Comentários bíblicos dos livros do Antigo e Novo Testamento    você encontra em:



I Coríntios 9 Comentários de Michael W. Campbell

Reavivados por Sua Palavra

Leitura Bíblica  - I Coríntios 9
Comentários  de Michael W. Campbell

Depois de lidar com uma série de questões que vão da sexualidade à alimentação, o apóstolo Paulo agora fala aos crentes de Corinto sobre as  motivações para o comportamento. Por trás das ações deve haver um padrão de auto-negação. Isso é importante porque erram aqueles que simplesmente fazem valer os seus “direitos” (v. 4). Em vez de fazer valer os seus direitos individuais, eles devem suportar “tudo para não colocar obstáculo algum ao evangelho de Cristo” (v 12 NVI).

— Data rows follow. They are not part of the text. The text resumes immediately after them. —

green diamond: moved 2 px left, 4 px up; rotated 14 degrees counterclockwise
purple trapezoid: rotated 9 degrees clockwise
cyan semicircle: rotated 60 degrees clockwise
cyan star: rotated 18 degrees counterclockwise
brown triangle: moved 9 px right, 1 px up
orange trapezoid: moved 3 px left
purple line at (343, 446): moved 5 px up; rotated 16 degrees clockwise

No cerne da questão está o evangelho: “Contudo, quando prego o evangelho, não posso me orgulhar, pois me é imposta a necessidade de pregar. Ai de mim se não pregar o evangelho!”(v 16 NVI). Esse serviço deve ser feito de boa vontade. Como um líder cristão, ele lhes lembra que ele tem uma responsabilidade sagrada de não abusar de sua autoridade (v 18).

Nos versos 19 a 23 o apóstolo Paulo recorda seus leitores que um verdadeiro líder é focado no serviço. Como servo demonstra um espírito flexível, pois servir não tem a ver com ser líder, mas com Jesus! “Para com os fracos tornei-me fraco, para ganhar os fracos. Tornei-me tudo para com todos, para de alguma forma salvar alguns” (v 22 NVI).

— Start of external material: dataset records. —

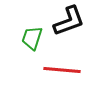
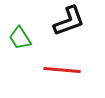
green trapezoid: moved 12 px left; rotated 50 degrees counterclockwise
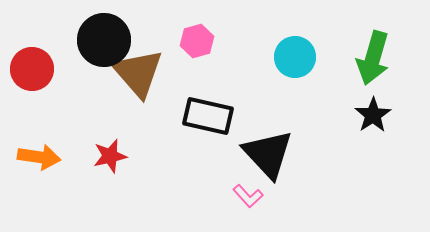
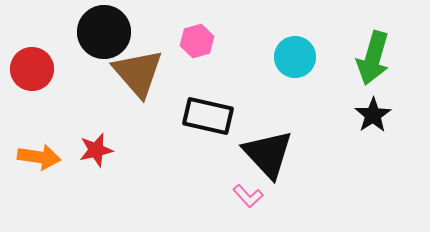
black circle: moved 8 px up
red star: moved 14 px left, 6 px up
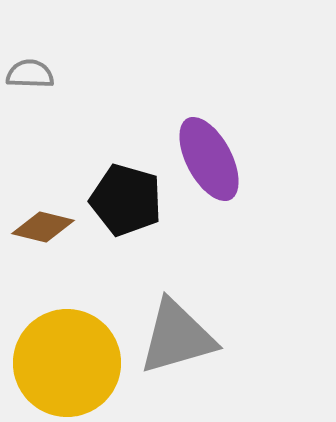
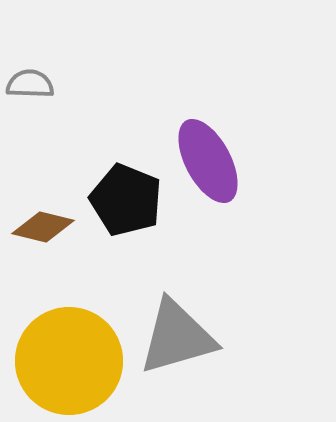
gray semicircle: moved 10 px down
purple ellipse: moved 1 px left, 2 px down
black pentagon: rotated 6 degrees clockwise
yellow circle: moved 2 px right, 2 px up
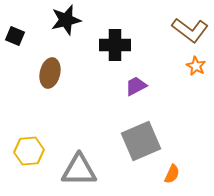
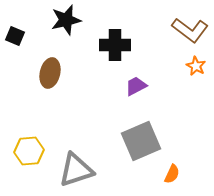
gray triangle: moved 3 px left; rotated 18 degrees counterclockwise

O espírito de sacrifício e serviço descrito pelo apóstolo Paulo é o mesmo espírito que exibiu o presidente da Associação Geral William A. Spicer. O que muitos adventistas provavelmente não têm conhecimento é que uma das mais incomuns sessões da Conferência Geral na história denominacional ocorreu em 1922. A igreja estava tentando decidir se reelegia A. G. Daniells como presidente da Associação Geral ou se elegia W. A. Spicer que, durante a sessão da Conferência Geral prometera à esposa que iria se aposentar. Um dos documentos mais fascinantes da história adventista é a carta que ele escreveu a sua mulher explicando como ele se tornara presidente eleito da Conferência Geral. Ele encerrou a carta com as palavras: “No reino de Cristo não há posições de honra, mas [apenas] posições de serviço.” Estas são as palavras que devemos viver ao buscarmos lembrar o verdadeiro espírito de sacrifício do cristianismo.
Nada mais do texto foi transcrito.